Second-line cannabis therapy in patients with epilepsy

Inadequate seizure control is still common in patients with drug-resistant epilepsy (DRE). Traditional anti-seizure medications (ASMs) can often cause severe adverse effects, and therefore there continues to be a growing interest in marijuana-based therapy (MBT) products to help treat epilepsy [1], [2]. Following several major placebo-controlled randomized trials, pharmaceutical-grade cannabidiol (CBD) was approved by the FDA in June 2018 for seizure control in patients greater than 2 years of age with Dravet Syndrome (DS) or Lennox-Gastaut Syndrome (LGS).
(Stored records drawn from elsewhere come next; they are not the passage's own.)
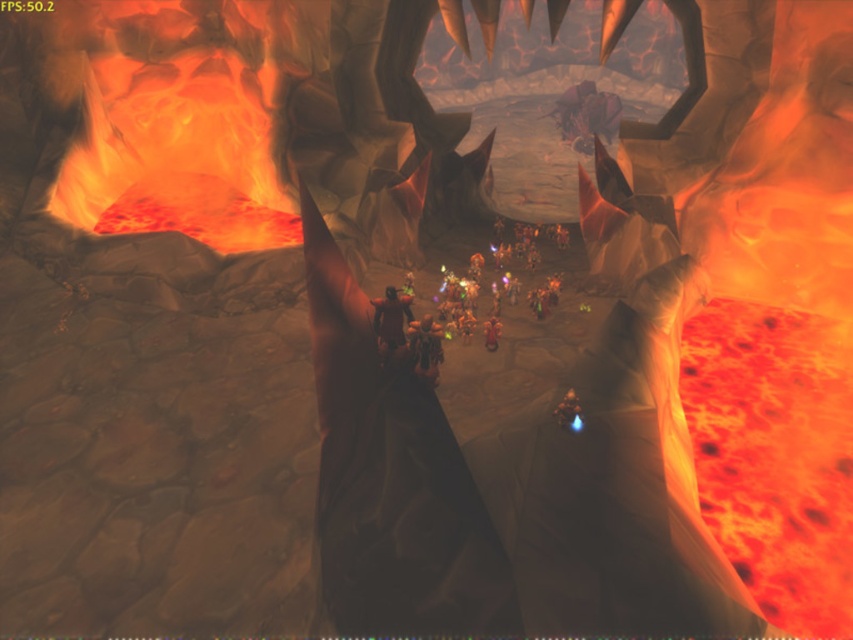 You are a character in the game and need to cross from the platform where you are standing to the other side of the cavern. There is a glowing point at coordinates point (178,140). Can you safely step on this point to cross?

The point (178,140) is on lava or molten rock fire at left, so stepping on it would be dangerous and not safe to cross. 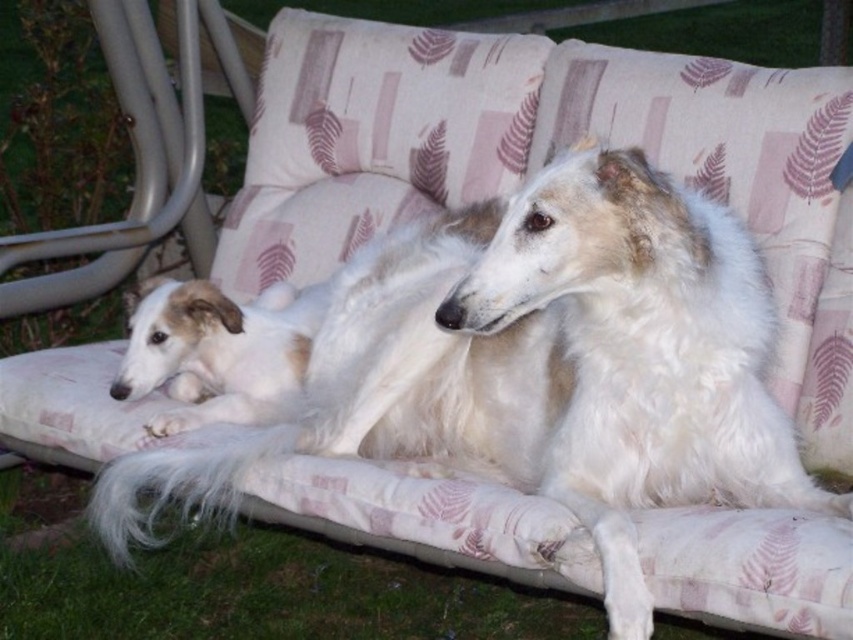 Is white fluffy dog at center to the right of light brown fur at center from the viewer's perspective?

Yes, white fluffy dog at center is to the right of light brown fur at center.

From the picture: Between white fluffy dog at center and light brown fur at center, which one is positioned higher?

light brown fur at center

From the picture: Who is more forward, [378,433] or [148,308]?

Point [378,433] is in front.

The width and height of the screenshot is (853, 640). In order to click on white fluffy dog at center in this screenshot , I will do `click(537, 365)`. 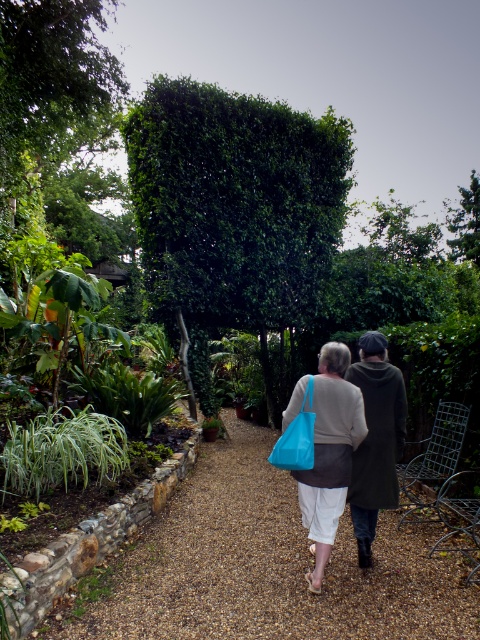 Who is more forward, (319, 124) or (385, 497)?

Point (385, 497)

Which is more to the right, green leafy hedge at center or dark green coat at center?

Positioned to the right is dark green coat at center.

Who is more forward, (322, 188) or (380, 492)?

Positioned in front is point (380, 492).

Image resolution: width=480 pixels, height=640 pixels. Find the location of `green leafy hedge at center`. green leafy hedge at center is located at coordinates (233, 211).

Consider the image. Can you confirm if dark green coat at center is thinner than blue fabric bag at center?

No.

Can you confirm if dark green coat at center is wider than blue fabric bag at center?

Indeed, dark green coat at center has a greater width compared to blue fabric bag at center.

What do you see at coordinates (375, 440) in the screenshot? The image size is (480, 640). I see `dark green coat at center` at bounding box center [375, 440].

The width and height of the screenshot is (480, 640). Identify the location of dark green coat at center. (375, 440).

Does green leafy hedge at center have a lesser height compared to blue fabric bag at center?

No, green leafy hedge at center is not shorter than blue fabric bag at center.

Find the location of `green leafy hedge at center`. green leafy hedge at center is located at coordinates (233, 211). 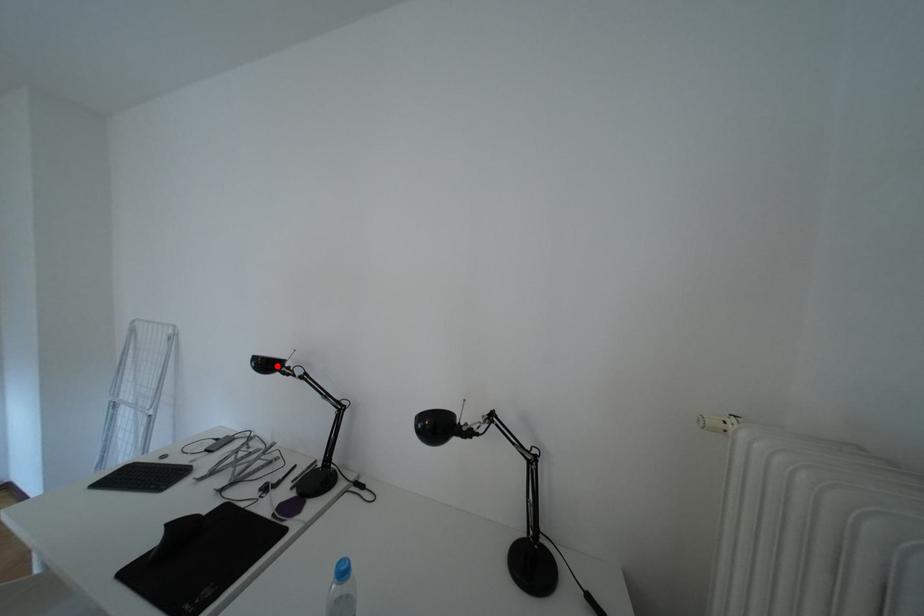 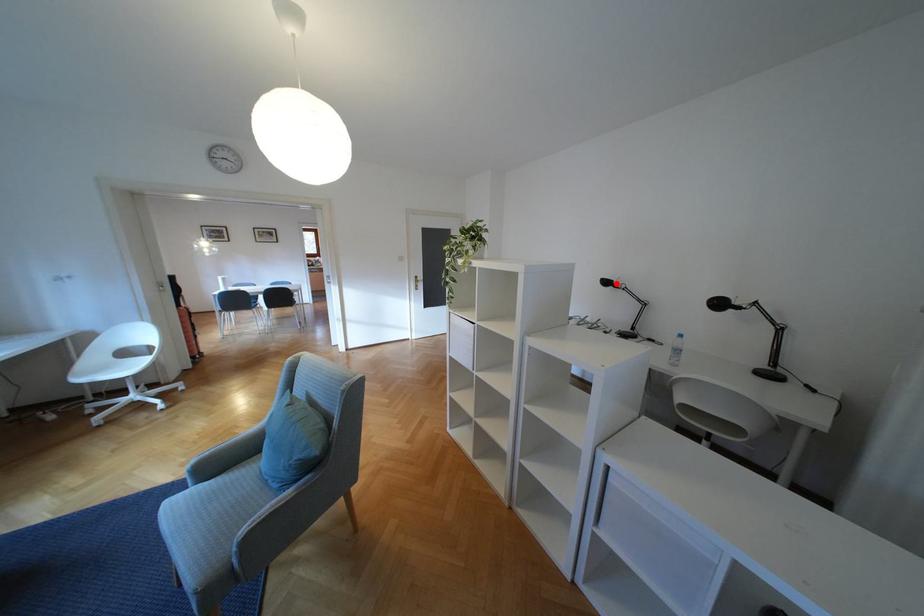 I am providing you with two images of the same scene from different viewpoints. A red point is marked on the first image and another point is marked on the second image. Do the highlighted points in image1 and image2 indicate the same real-world spot?

Yes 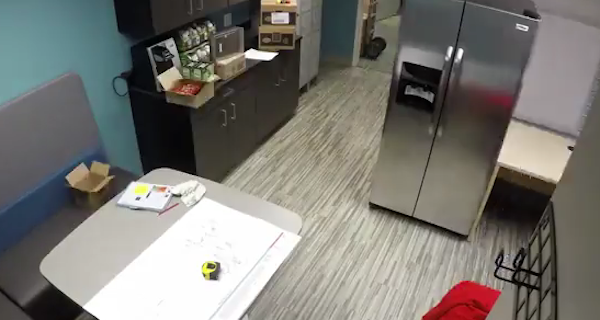 Locate an element on the screen. The height and width of the screenshot is (320, 600). black metal wall rack with hooks is located at coordinates (554, 289).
In patients with these drug-resistant epilepsies (DREs), MBT has been shown to offer significant reduction in seizure frequency [3].
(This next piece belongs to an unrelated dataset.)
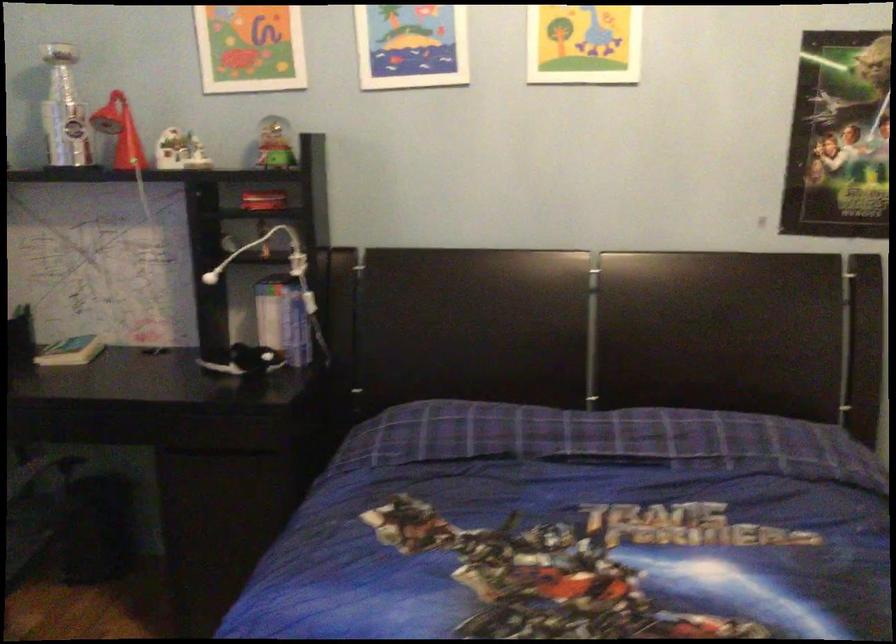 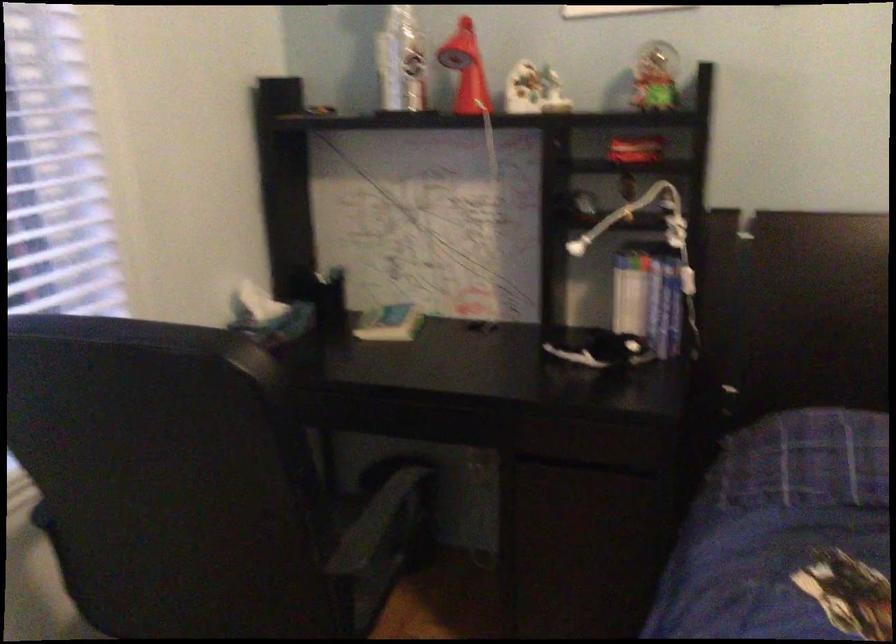 The point at (295, 323) is marked in the first image. Where is the corresponding point in the second image?

(664, 307)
Several randomized clinical trials have explored the risk and benefits associated with MBT; however, there is limited research exploring the clinical benefit of trying a different MBT formulation(s) after a first is tried. Artisanal MBT encompasses all other non-pharmaceutical-grade MBT, including medical marijuana, hemp oils, and other commercially-available MBT products. Hemp is defined under the 2018 Farm Bill to include any cannabis plant, or derivative thereof, that contains not more than 0.3% delta-9 tetrahydrocannabinol ("THC”) on a dry-weight basis [4].

In this retrospective study, we reviewed the response to a second MBT after a first was already tried. Specifically, we studied efficacy rates in patients taking artisanal products, pharmaceutical-grade MBT, and hemp. The goal of this study was to determine if utilization of different MBT formulations would be effective after a first is tried.